-- Your task --
When you return the material, keep every line exactly as it is and omit the pictures.

_____

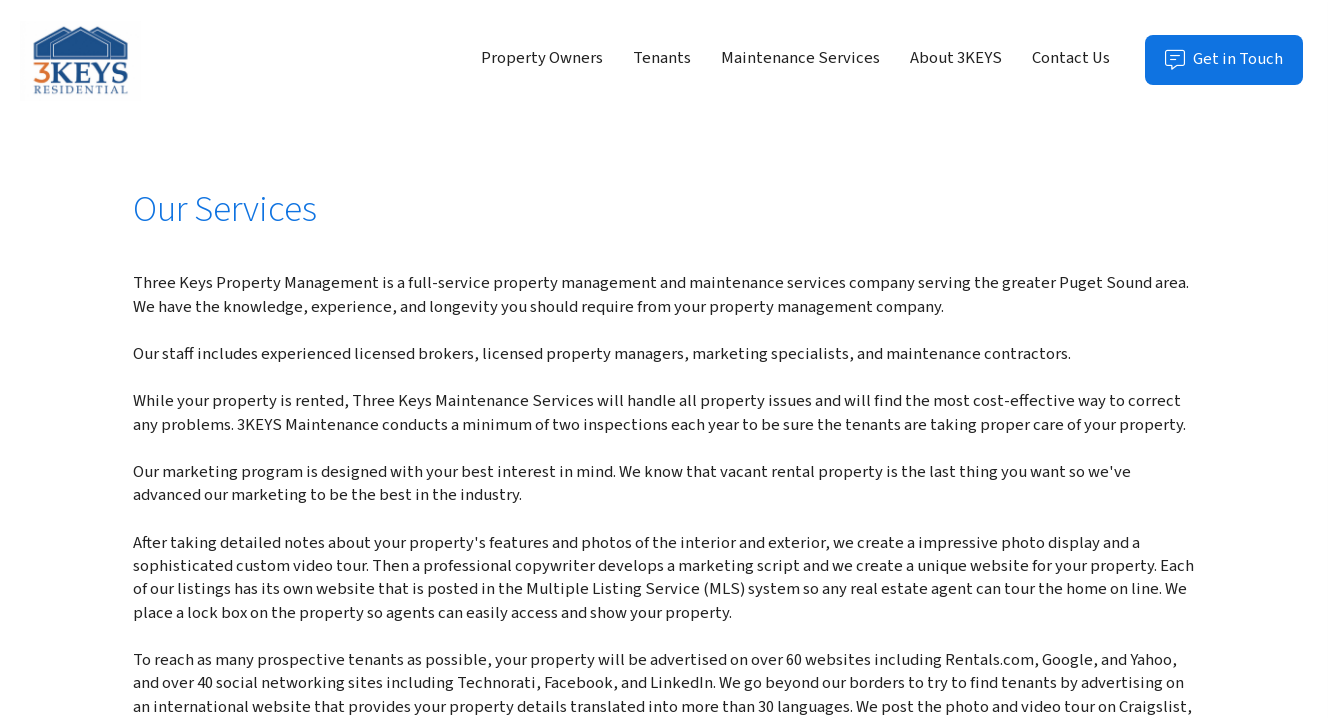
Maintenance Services (800, 58)
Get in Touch (1234, 65)
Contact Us (1071, 58)
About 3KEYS (956, 58)
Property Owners (542, 58)
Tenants (662, 58)
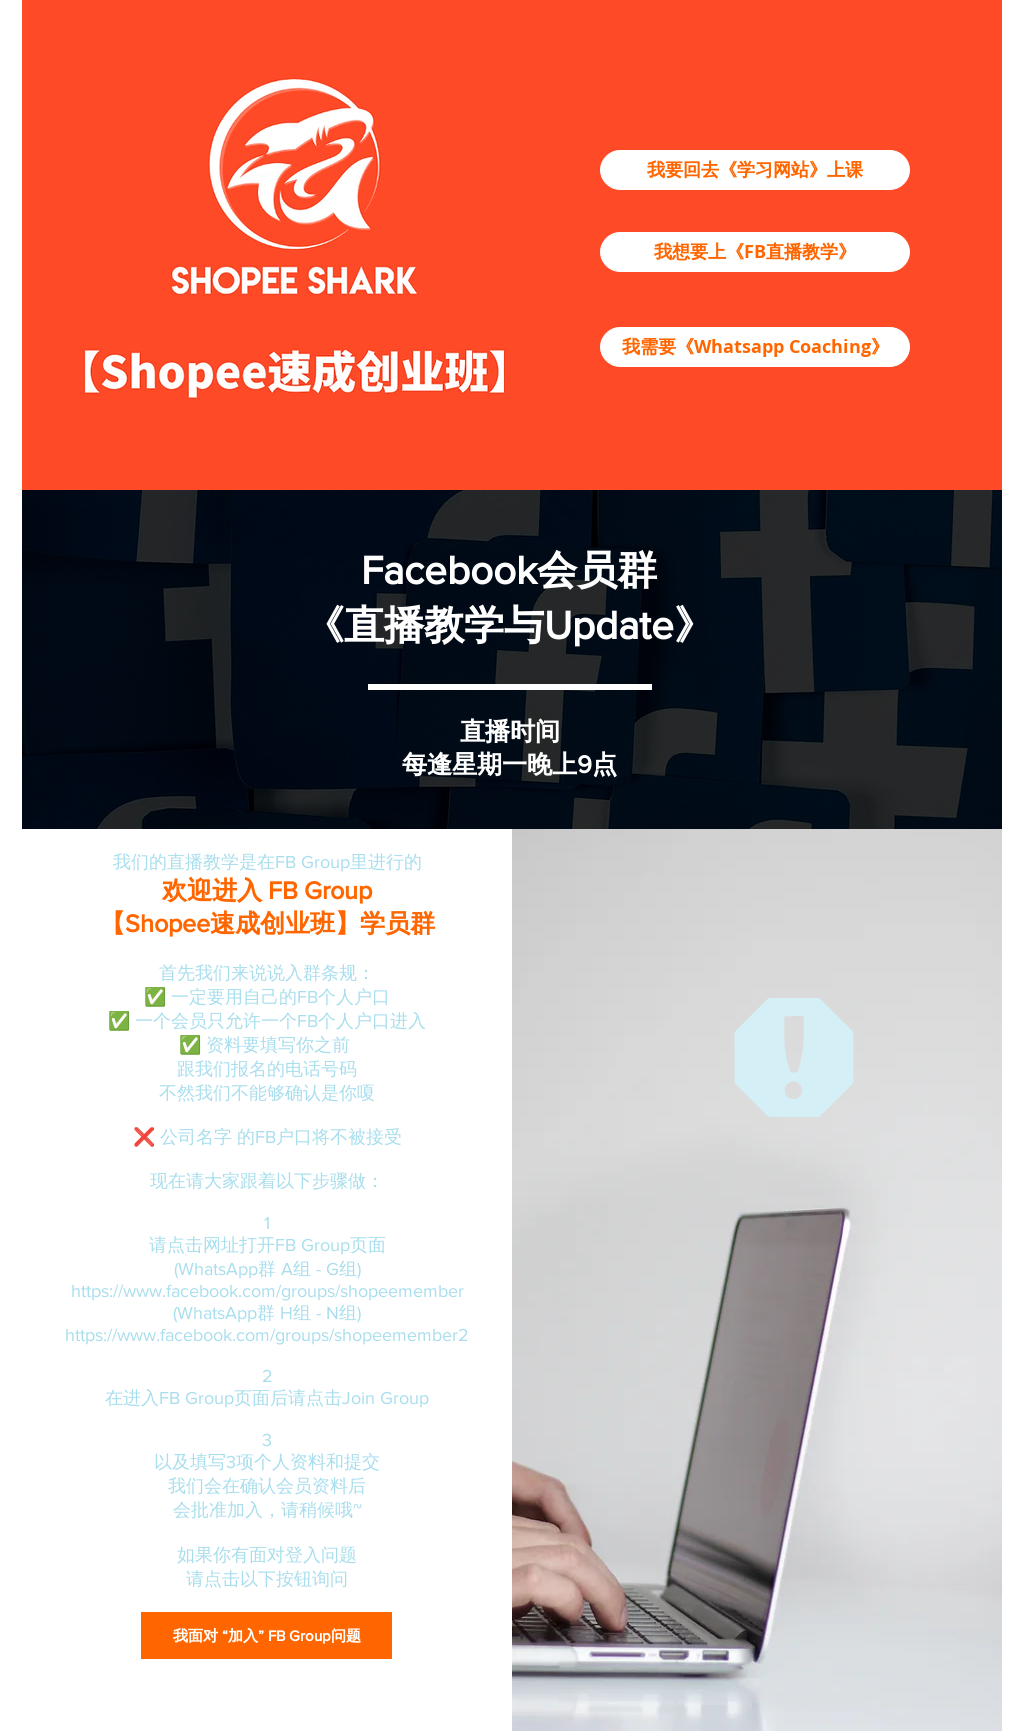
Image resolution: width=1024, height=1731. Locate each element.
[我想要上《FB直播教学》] (755, 252)
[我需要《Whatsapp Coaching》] (755, 347)
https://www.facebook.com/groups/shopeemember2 (267, 1335)
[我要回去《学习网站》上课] (755, 170)
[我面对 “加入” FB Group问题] (266, 1635)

_____

-- Answer space --
Maintenance Services (800, 58)
Get in Touch (1234, 65)
Contact Us (1071, 58)
About 3KEYS (956, 58)
Property Owners (542, 58)
Tenants (662, 58)
Image resolution: width=1024, height=1731. Locate each element.
[我想要上《FB直播教学》] (755, 252)
[我需要《Whatsapp Coaching》] (755, 347)
https://www.facebook.com/groups/shopeemember2 (267, 1335)
[我要回去《学习网站》上课] (755, 170)
[我面对 “加入” FB Group问题] (266, 1635)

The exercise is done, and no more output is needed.